You may need to update drivers in Windows when a newer hardware doesn’t work or after you’ve upgraded to a newer version of Windows. Updating drivers can be a troubleshooting step when there is a problem with the device or an error like Device Manager error codes. An updated driver can also enable new hardware features, such as with popular video cards and sound cards.
On Windows 10, a device driver is an essential piece of code that allows the system to interact with specific hardware (such as graphics cards, storage drivers, network adapters, Bluetooth, etc.) as well as peripherals, including mice. gives. Keyboard, Printer, Monitor and much more.
In general, device drivers are detected and installed automatically using the built-in driver library and Windows Update service. However, sometimes, you may need to manually update some devices due to various reasons. For example, when Windows 10 cannot recognize a component. The device stops working after the upgrade. Windows Update installs a generic package, or you may have to apply a significant improvement or access a new feature quickly.
Method to update laptop drivers –
These steps can be used to update drivers in Windows 11, Windows 10, Windows 8, Windows 7, Windows Vista or Windows XP. It usually takes about 15 minutes to update a driver in Windows. If you’d rather follow the procedure below, but with more details and screenshots for each step, use our step-by-step guide to updating drivers in Windows instead.
- Locate, download and extract the latest drivers for the hardware. You should always check with the hardware manufacturer first when looking for an updated driver. When downloaded directly from the hardware manufacturer, you’ll know the driver is both valid and latest for the hardware
- Open Device Manager. There are several ways to access Device Manager in Windows but it is much easier to do so from Control Panel (the method mentioned in the link).
- With Device Manager open, select the > or [+] icon (depending on your version of Windows) to open the category that you think contains the device you want to update drivers for. Huh. Huh.
- Once you have found the device you are updating the drivers for, the next step depends on your version of Windows:
- Windows 11, 10 and 8 : Right-click or press and hold on the hardware name or icon and select Update Driver (W11/10) or Update Driver Software (W8).
- Windows 7 and Vista : Right-click the hardware’s name or icon, choose Properties, then the Drivers tab, then the Update Drive button.
- Windows XP only : Right-click the Hardware item, select Properties, the Driver tab, and then the Update Drive button. From the Hardware Update Wizard, select No, Not This Time, then Next > for the Windows Update question. From the Search and installation options screen, choose Do not search, I would choose the driver to install option, then Next>. Go to step 7 below.
- How do you want to find the drivers? In question, or in some versions of Windows, how do you search for driver software? Select Browse My Computer for Drivers (Windows 11 and 10) or Browse My Computer for Driver Software.
- On the next window, let me choose from the list of drivers available on my computer (Windows 11 and 10) or from the list of device drivers on my computer at the bottom of the window.

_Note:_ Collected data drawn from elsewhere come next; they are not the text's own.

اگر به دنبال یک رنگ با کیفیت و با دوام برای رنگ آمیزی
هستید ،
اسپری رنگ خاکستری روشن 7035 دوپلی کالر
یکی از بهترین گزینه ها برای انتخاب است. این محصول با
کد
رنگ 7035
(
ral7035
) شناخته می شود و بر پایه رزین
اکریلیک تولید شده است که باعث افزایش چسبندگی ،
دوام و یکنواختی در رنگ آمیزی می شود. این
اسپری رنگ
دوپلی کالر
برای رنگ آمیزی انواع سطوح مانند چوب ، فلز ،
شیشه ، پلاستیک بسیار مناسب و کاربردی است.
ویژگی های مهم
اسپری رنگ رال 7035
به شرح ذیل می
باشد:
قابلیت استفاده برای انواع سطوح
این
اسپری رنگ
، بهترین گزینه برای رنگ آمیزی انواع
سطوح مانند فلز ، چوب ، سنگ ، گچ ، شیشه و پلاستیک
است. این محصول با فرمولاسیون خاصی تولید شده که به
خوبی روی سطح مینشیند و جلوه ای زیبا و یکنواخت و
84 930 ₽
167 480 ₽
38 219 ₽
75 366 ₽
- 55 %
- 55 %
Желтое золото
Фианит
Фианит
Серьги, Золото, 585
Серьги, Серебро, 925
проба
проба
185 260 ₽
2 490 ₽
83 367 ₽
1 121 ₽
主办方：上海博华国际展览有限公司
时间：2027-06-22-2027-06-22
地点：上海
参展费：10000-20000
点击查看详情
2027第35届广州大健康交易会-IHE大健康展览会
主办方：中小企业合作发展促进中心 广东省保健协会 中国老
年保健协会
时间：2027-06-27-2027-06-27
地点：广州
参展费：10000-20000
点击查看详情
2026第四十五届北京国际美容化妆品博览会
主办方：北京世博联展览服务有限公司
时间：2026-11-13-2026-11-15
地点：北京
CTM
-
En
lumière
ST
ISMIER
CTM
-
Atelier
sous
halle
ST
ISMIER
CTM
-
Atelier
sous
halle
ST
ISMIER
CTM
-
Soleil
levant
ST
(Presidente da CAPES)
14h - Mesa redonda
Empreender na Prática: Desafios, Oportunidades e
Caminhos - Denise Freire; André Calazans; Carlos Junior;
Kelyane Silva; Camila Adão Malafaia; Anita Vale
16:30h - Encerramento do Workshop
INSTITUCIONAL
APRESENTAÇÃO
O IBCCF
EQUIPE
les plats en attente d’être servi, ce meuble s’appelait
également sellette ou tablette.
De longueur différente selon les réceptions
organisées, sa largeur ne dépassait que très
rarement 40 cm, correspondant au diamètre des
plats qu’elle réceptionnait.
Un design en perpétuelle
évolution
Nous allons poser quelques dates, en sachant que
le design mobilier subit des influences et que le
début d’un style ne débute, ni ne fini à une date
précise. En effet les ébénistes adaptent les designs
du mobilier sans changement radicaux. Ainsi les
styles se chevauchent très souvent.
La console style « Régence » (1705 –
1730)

- Under the text box, in the bottom-right, select Have a disk.
- On the Install from disc window that appears, select Browse at the bottom-right corner of the window.
- Now from what you see in the Locate Files window, work your way to the folder that you created as part of the driver download and extraction in Step 1.
- Select any INF file in the file list and then choose Open. INF files are the only files that Device Manager accepts for driver setup information and are therefore the only types of files that will be shown to you.
- Select OK Back to Install from Disk window.
- Select the newly added hardware in the text box, and then press Next
- You may receive a number of general warnings and other messages this time in the driver update process, many of which are brief and listed with advice on what to do :
- Windows cannot verify that the driver is compatible : If you are sure that this driver is correct, select Yes to continue installing it. Choose No if you think you may have the driver for the wrong model or something like that, in which case you should look for other INF files or maybe download a completely different driver. Checking the Show compatible hardware box, if available on Windows from step 12, can help prevent this.
- Windows cannot verify the publisher of this driver software : If you obtained it directly from the manufacturer or from their installation disc, select Yes to continue installing this driver. If you downloaded the driver elsewhere and didn’t finish the search provided by the manufacturer, select No.
- This driver is not signed : Similarly to the publisher verification issue above, select Yes only if you are sure of the source of the driver.
- Windows requires a digitally signed driver : In 64-bit versions of Windows, you won’t even see the above two messages because Windows won’t let you install a driver with a digital signature.
- On the Installing Driver Software screen, which should only last a few to several seconds, Windows will use the instructions included in the INF file from Step 10 to install the updated drivers for your hardware.
- Once the driver update process is complete, you should see that Windows has successfully updated your driver software window.
- Select Close. Now you can also close Device Manager.
- Restart your computer, even if you are not prompted to do so. Windows doesn’t always force you to restart after updating a driver, but it’s a good idea.
- Driver updates include changes to the Windows Registry and other important parts of Windows, so restarting is a good way to make sure this update hasn’t negatively affected any other parts of Windows.